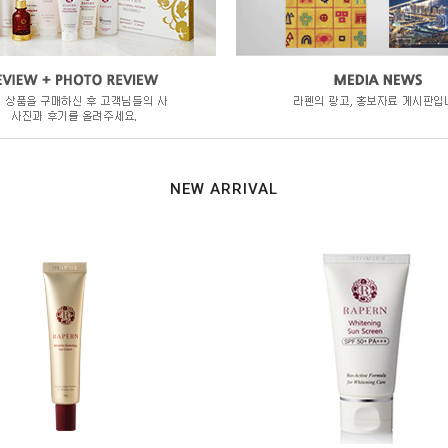
NEW ARRIVAL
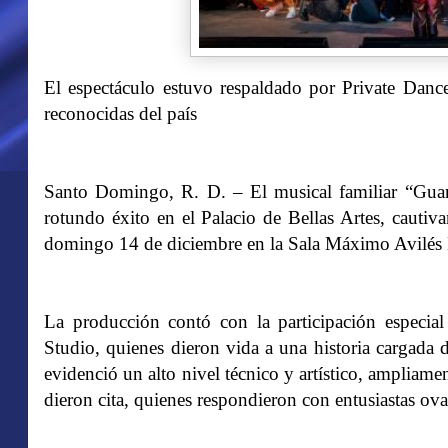
El espectáculo estuvo respaldado por Private Danc
reconocidas del país
Santo Domingo, R. D. – El musical familiar “Guar
rotundo éxito en el Palacio de Bellas Artes, cautiv
domingo 14 de diciembre en la Sala Máximo Avilés
La producción contó con la participación especia
Studio, quienes dieron vida a una historia cargada 
evidenció un alto nivel técnico y artístico, ampliam
dieron cita, quienes respondieron con entusiastas ov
****************
» Exercise: Your copy must match the records above exactly, apart from the pictures, which are excluded.

» Task output:
NEW ARRIVAL
El espectáculo estuvo respaldado por Private Danc
reconocidas del país
Santo Domingo, R. D. – El musical familiar “Guar
rotundo éxito en el Palacio de Bellas Artes, cautiv
domingo 14 de diciembre en la Sala Máximo Avilés
La producción contó con la participación especia
Studio, quienes dieron vida a una historia cargada 
evidenció un alto nivel técnico y artístico, ampliam
dieron cita, quienes respondieron con entusiastas ov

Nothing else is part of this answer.